DATA RECORDS:
_____

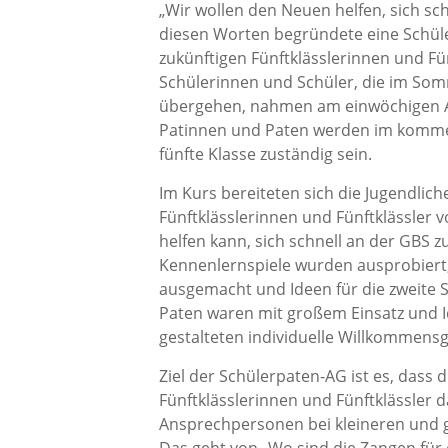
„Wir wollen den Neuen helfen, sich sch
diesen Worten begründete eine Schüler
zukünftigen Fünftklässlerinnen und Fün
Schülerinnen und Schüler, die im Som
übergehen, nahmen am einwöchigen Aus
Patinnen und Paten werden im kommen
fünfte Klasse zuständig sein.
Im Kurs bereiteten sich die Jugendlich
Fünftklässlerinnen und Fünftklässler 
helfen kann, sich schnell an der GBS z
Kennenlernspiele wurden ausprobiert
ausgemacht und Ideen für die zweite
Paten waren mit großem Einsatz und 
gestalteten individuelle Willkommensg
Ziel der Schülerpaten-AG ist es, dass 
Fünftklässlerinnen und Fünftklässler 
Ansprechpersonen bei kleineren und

_____

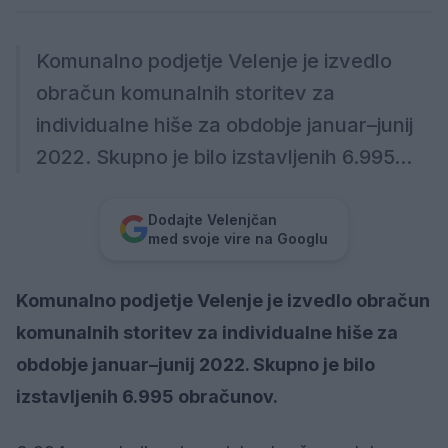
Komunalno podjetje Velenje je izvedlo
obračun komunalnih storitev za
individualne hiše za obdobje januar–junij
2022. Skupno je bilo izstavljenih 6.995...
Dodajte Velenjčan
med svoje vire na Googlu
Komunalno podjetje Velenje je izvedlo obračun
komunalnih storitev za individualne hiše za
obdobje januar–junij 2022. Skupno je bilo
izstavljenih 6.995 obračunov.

_____

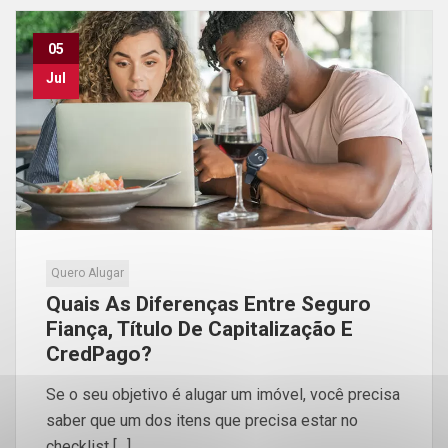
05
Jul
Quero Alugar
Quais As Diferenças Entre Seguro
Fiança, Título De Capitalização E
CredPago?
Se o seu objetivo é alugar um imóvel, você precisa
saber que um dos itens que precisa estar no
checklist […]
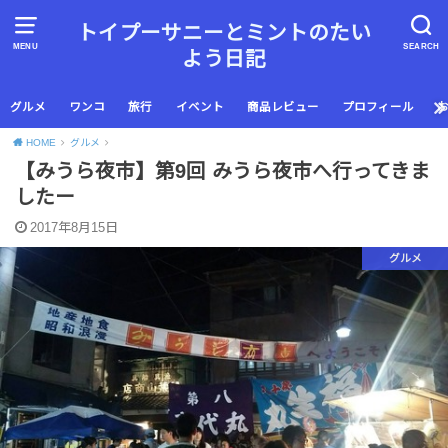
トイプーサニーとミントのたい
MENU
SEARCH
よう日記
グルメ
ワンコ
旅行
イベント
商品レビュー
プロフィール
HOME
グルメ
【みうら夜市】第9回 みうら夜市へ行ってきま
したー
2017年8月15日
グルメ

_____

TASK: What you return must be an exact retyping of the lines above starting at the line with "Paten waren mit großem Einsatz und" and ending at the line with "Ansprechpersonen bei kleineren und", and nothing besides.

RESULT OF THE TASK:
Paten waren mit großem Einsatz und 
gestalteten individuelle Willkommensg
Ziel der Schülerpaten-AG ist es, dass 
Fünftklässlerinnen und Fünftklässler 
Ansprechpersonen bei kleineren und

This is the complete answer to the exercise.